Adamlığını oturduğu koltuğa borçlulara gelsin bu ayki yazımız. Aslında çevrenizde hiç de yabancı olmadıklarınızdır bunlar. Onlara bahşedilen koltukları sayesinde kendilerini “bir şey” sanarlar. Oysaki gördükleri hürmet ve saygı sadece o makamadır.
Milletimiz makamlara her daim saygılı olmuştur, işgal edeni hak etmese bile. Lakin her işgal bir sürece tabidir. Makamını hak edenle etmeyenin ayrışmasını sağlar bu sürenin bitişi. Makamı hakkı ile dolduranlar, süresi bitse de hep güzel yad edilir. Makamı işgal edenlerin ise süre sonunda suratına dahi bakılmaz. 12 yıllık dergi yayıncılığı ve daha önceki işlerimin de verdiği tecrübeler sayesinde sayısız müdür, genel müdür, daire başkanları, belediye başkanları ve hatta bakanlar ile görüşme fırsatım oldu. Görüşme imkanı bulduklarım içerisinde bulunduğu makamı hakkıyla yönetenler olsa da, maalesef çok fazlası sadece işgal ediyordu. Belki de bu ülkenin en yegane sorunu işte bu tabanda başlıyor!

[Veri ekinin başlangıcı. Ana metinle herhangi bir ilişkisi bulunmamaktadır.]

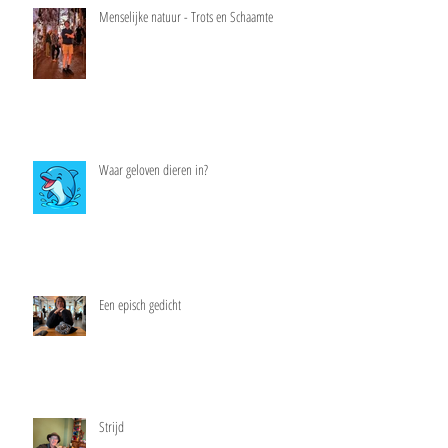
Menselijke natuur - Trots en Schaamte
Waar geloven dieren in?
Een episch gedicht
Strijd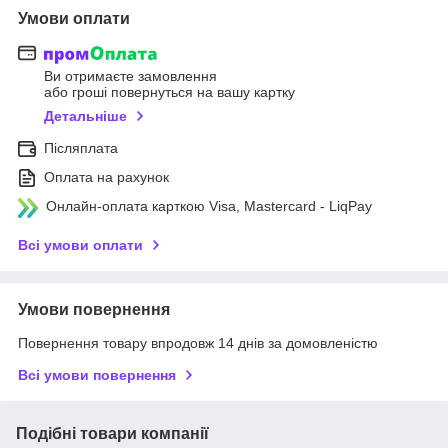
Умови оплати
Ви отримаєте замовлення
або гроші повернуться на вашу картку
Детальніше
Післяплата
Оплата на рахунок
Онлайн-оплата карткою Visa, Mastercard - LiqPay
Всі умови оплати
Умови повернення
Повернення товару впродовж 14 днів за домовленістю
Всі умови повернення
Подібні товари компанії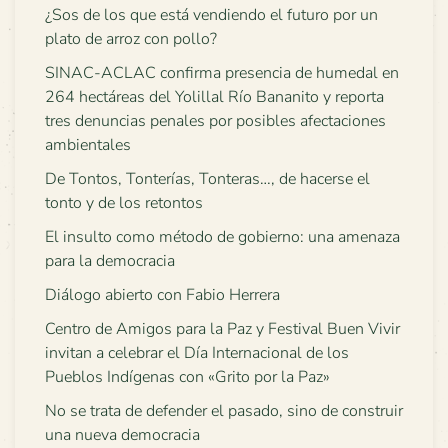
¿Sos de los que está vendiendo el futuro por un
plato de arroz con pollo?
SINAC-ACLAC confirma presencia de humedal en
264 hectáreas del Yolillal Río Bananito y reporta
tres denuncias penales por posibles afectaciones
ambientales
De Tontos, Tonterías, Tonteras…, de hacerse el
tonto y de los retontos
El insulto como método de gobierno: una amenaza
para la democracia
Diálogo abierto con Fabio Herrera
Centro de Amigos para la Paz y Festival Buen Vivir
invitan a celebrar el Día Internacional de los
Pueblos Indígenas con «Grito por la Paz»
No se trata de defender el pasado, sino de construir
una nueva democracia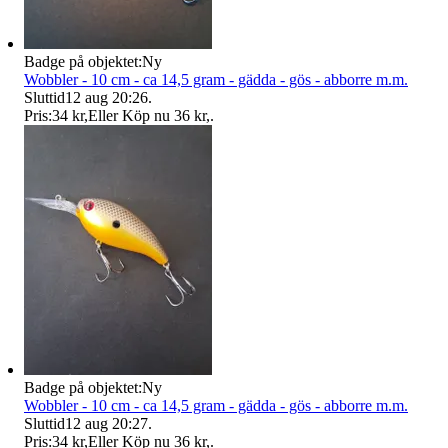
Badge på objektet:
Ny
Wobbler - 10 cm - ca 14,5 gram - gädda - gös - abborre m.m.
Sluttid
12 aug 20:26
.
Pris:
34 kr
,
Eller Köp nu
36 kr
,
.
Badge på objektet:
Ny
Wobbler - 10 cm - ca 14,5 gram - gädda - gös - abborre m.m.
Sluttid
12 aug 20:27
.
Pris:
34 kr
,
Eller Köp nu
36 kr
,
.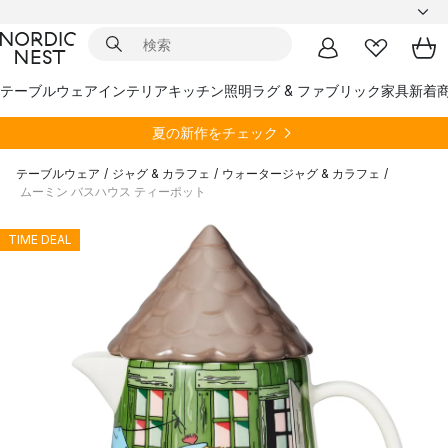
テーブルウェア
インテリア
キッチン
照明
ラグ & ファブリック
家具
新着
夏の新作をチェック
テーブルウェア
/
ジャグ & カラフェ
/
ウォータージャグ & カラフェ
/
ムーミン バスハウス ティーポット
TIME DEAL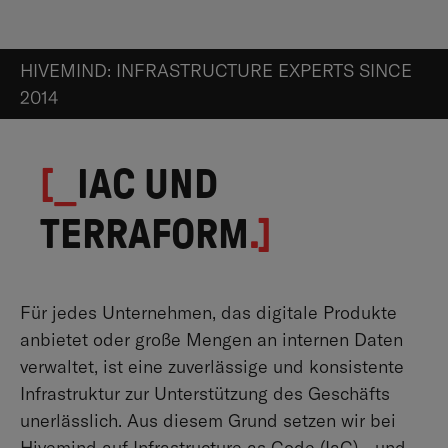
HIVEMIND: INFRASTRUCTURE EXPERTS SINCE
2014
[_
IAC UND
TERRAFORM
.]
Für jedes Unternehmen, das digitale Produkte
anbietet oder große Mengen an internen Daten
verwaltet, ist eine zuverlässige und konsistente
Infrastruktur zur Unterstützung des Geschäfts
unerlässlich. Aus diesem Grund setzen wir bei
Hivemind auf Infrastructure as Code (IaC) - und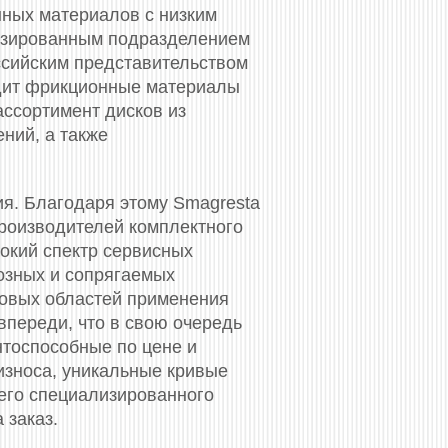
нных материалов с низким
лизированным подразделением
оссийским представительством
одит фрикционные материалы
ассортимент дисков из
ний, а также
ия. Благодаря этому Smagresta
производителей комплектного
окий спектр сервисных
озных и сопрягаемых
 новых областей применения
впереди, что в свою очередь
нтоспособные по цене и
износа, уникальные кривые
его специализированного
 заказ.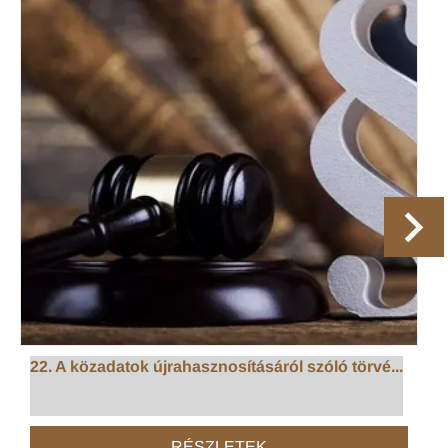
22. A közadatok újrahasznosításáról szóló törvé...
RÉSZLETEK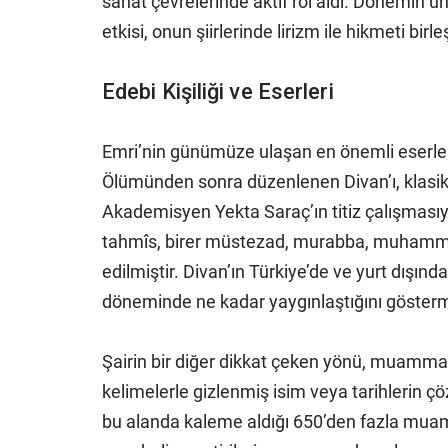
sanat çevrelerinde aktif rol aldı. Dönemin ünlü
etkisi, onun şiirlerinde lirizm ile hikmeti bir
Edebi Kişiliği ve Eserleri
Emri’nin günümüze ulaşan en önemli eserler
Ölümünden sonra düzenlenen Divan’ı, klasik şi
Akademisyen Yekta Saraç’ın titiz çalışmasıyla
tahmîs, birer müstezad, murabba, muham
edilmiştir. Divan’ın Türkiye’de ve yurt dışı
döneminde ne kadar yaygınlaştığını gösterm
Şairin bir diğer dikkat çeken yönü, muamma 
kelimelerle gizlenmiş isim veya tarihlerin ç
bu alanda kaleme aldığı 650’den fazla muam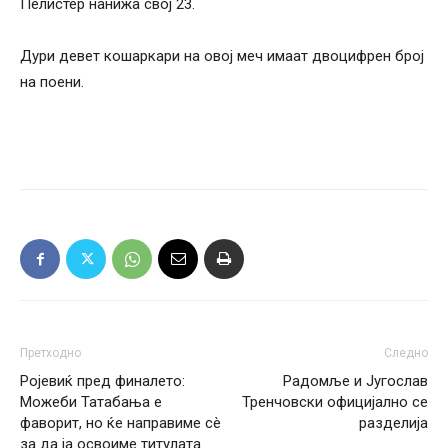
Пелистер нанижа свој 23.
Дури девет кошаркари на овој меч имаат двоцифрен број
на поени.
Претходно
Следно
Ројевиќ пред финалето:
Радомље и Југослав
Можеби Татабања е
Тренчовски официјално се
фаворит, но ќе направиме сè
разделија
за да ја освоиме титулата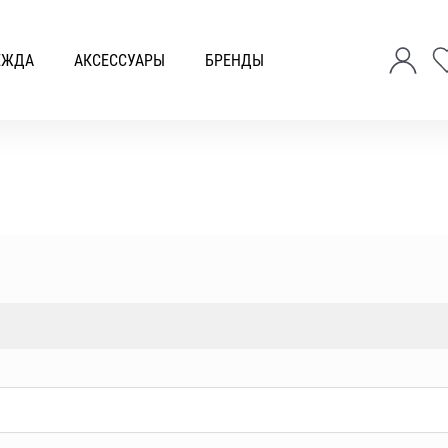
ЕЖДА
АКСЕССУАРЫ
БРЕНДЫ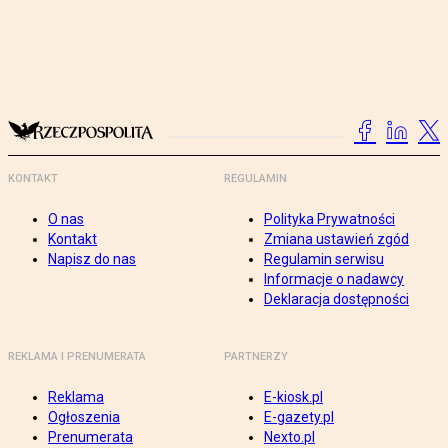
KONTAKT
REGULAMIN
O nas
Polityka Prywatności
Kontakt
Zmiana ustawień zgód
Napisz do nas
Regulamin serwisu
Informacje o nadawcy
Deklaracja dostępności
REKLAMA I PRENUMERATA
PARTNERZY
Reklama
E-kiosk.pl
Ogłoszenia
E-gazety.pl
Prenumerata
Nexto.pl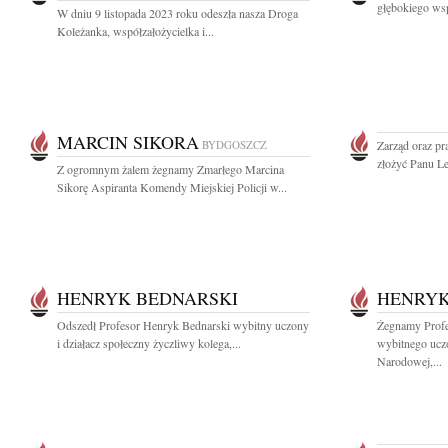
głębokiego wsp
W dniu 9 listopada 2023 roku odeszła nasza Droga
Koleżanka, współzałożycielka i...
MARCIN SIKORA
BYDGOSZCZ
Zarząd oraz pr
złożyć Panu L
Z ogromnym żalem żegnamy Zmarłego Marcina
Sikorę Aspiranta Komendy Miejskiej Policji w...
HENRYK BEDNARSKI
HENRYK
Odszedł Profesor Henryk Bednarski wybitny uczony
Żegnamy Profe
i działacz społeczny życzliwy kolega,...
wybitnego uczo
Narodowej,...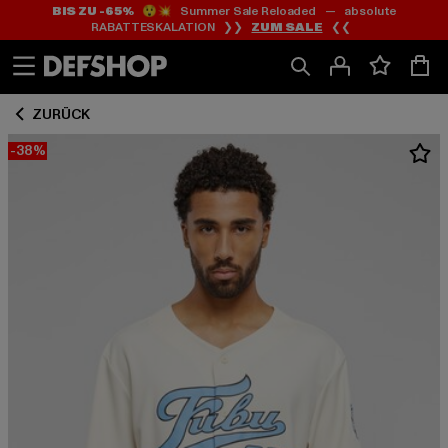
BIS ZU -65%
😲💥 Summer Sale Reloaded — absolute
Zum
Zum
RABATTESKALATION ❯❯
ZUM SALE
❮❮
Inhalt
Fußzeile
springen
springen
ZURÜCK
-38%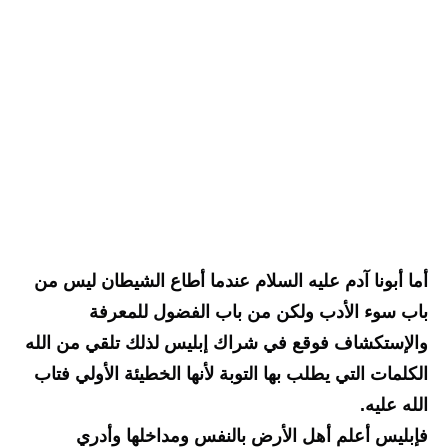
أما أبونا آدم عليه السلام عندما أطاع الشيطان ليس من 
باب سوء الأدب ولكن من باب الفضول للمعرفة 
والإستكشاف فوقع في شراك إبليس لذلك تلقي من الله 
الكلمات التي يطلب بها التوبة لأنها الخطيئة الأولي فتاب 
الله عليه.
فإبليس أعلم أهل الأرض بالنفس ومداخلها وأدري 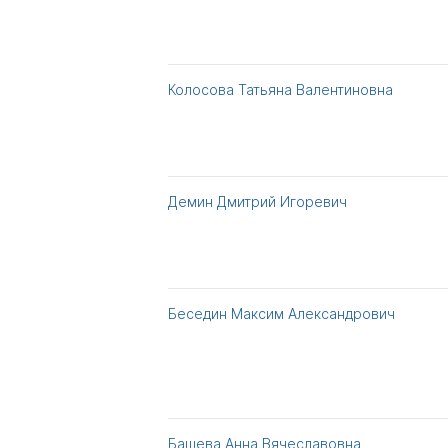
Колосова Татьяна Валентиновна
Демин Дмитрий Игоревич
Беседин Максим Александрович
Башева Анна Вячеславовна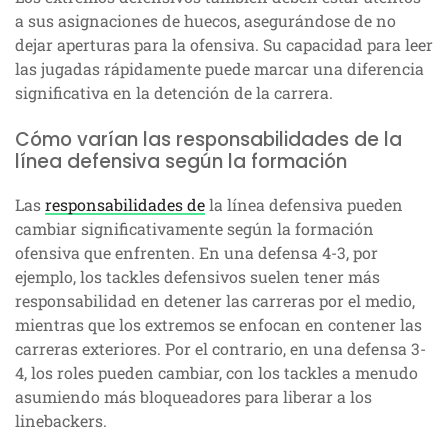
a sus asignaciones de huecos, asegurándose de no
dejar aperturas para la ofensiva. Su capacidad para leer
las jugadas rápidamente puede marcar una diferencia
significativa en la detención de la carrera.
Cómo varían las responsabilidades de la
línea defensiva según la formación
Las
responsabilidades de
la línea defensiva pueden
cambiar significativamente según la formación
ofensiva que enfrenten. En una defensa 4-3, por
ejemplo, los tackles defensivos suelen tener más
responsabilidad en detener las carreras por el medio,
mientras que los extremos se enfocan en contener las
carreras exteriores. Por el contrario, en una defensa 3-
4, los roles pueden cambiar, con los tackles a menudo
asumiendo más bloqueadores para liberar a los
linebackers.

Onlara acıyorum, yazık! Geleceği göremeyecek kadar acizler. Koltuklarına kurulup koltukları kabaran o zavallıların geleceğini gördükçe acımaktan başka ne yapabilirim ki maalesef. Gün gelecek kendilerinden önce o makamı bırakanlar gibi, sürelerinin sonuna gelecekler. İşte o günden sonra asıl ne olduklarını öğrenecekler.
En büyük zenginliktir, ardından güzel sözler duyacağın bir insan olmak. Ve en çok makamı sonrasında dahi hürmet gören insanlara gıpta ediyorum. Ne güzel insanlardır onlar, çünkü onlar asla etiketlerine kanmamışlardır.